[[ Dataset records, beginning ]]

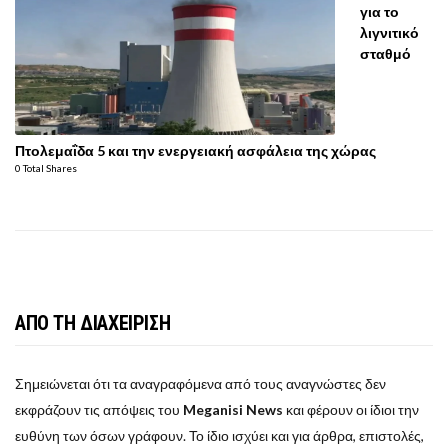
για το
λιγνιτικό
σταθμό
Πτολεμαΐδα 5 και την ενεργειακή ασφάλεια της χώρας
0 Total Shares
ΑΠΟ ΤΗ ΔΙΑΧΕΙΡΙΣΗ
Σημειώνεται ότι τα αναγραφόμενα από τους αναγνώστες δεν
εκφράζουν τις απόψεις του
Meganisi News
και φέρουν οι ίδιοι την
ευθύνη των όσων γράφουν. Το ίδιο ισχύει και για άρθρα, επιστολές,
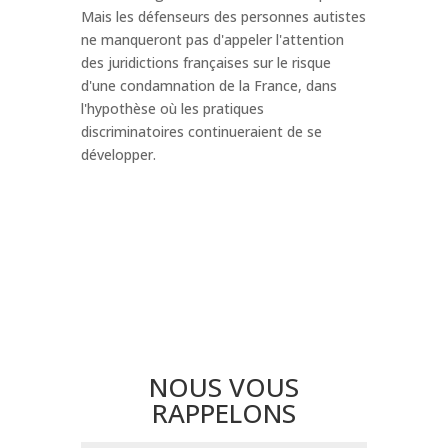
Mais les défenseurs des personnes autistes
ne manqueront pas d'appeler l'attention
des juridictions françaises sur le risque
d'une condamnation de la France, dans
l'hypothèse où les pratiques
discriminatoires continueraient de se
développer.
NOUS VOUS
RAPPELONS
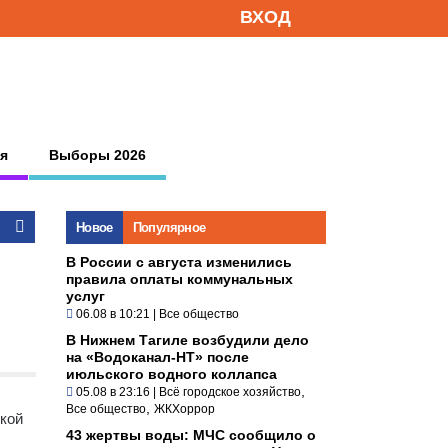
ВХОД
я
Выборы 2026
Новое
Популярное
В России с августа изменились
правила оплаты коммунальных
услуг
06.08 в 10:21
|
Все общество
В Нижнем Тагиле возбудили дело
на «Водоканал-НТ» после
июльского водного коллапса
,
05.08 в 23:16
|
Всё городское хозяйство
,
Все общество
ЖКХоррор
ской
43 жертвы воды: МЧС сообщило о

[[ Dataset records, end ]]

**Your task**
Repeat word for word, and nothing more, the lines between the line containing "d'une condamnation de la France, dans" and the last line of the records above, inclusive, without pictures.

**Output of the exercise**
d'une condamnation de la France, dans
l'hypothèse où les pratiques
discriminatoires continueraient de se
développer.
NOUS VOUS
RAPPELONS
ВХОД
я
Выборы 2026
Новое
Популярное
В России с августа изменились
правила оплаты коммунальных
услуг
06.08 в 10:21
|
Все общество
В Нижнем Тагиле возбудили дело
на «Водоканал-НТ» после
июльского водного коллапса
,
05.08 в 23:16
|
Всё городское хозяйство
,
Все общество
ЖКХоррор
ской
43 жертвы воды: МЧС сообщило о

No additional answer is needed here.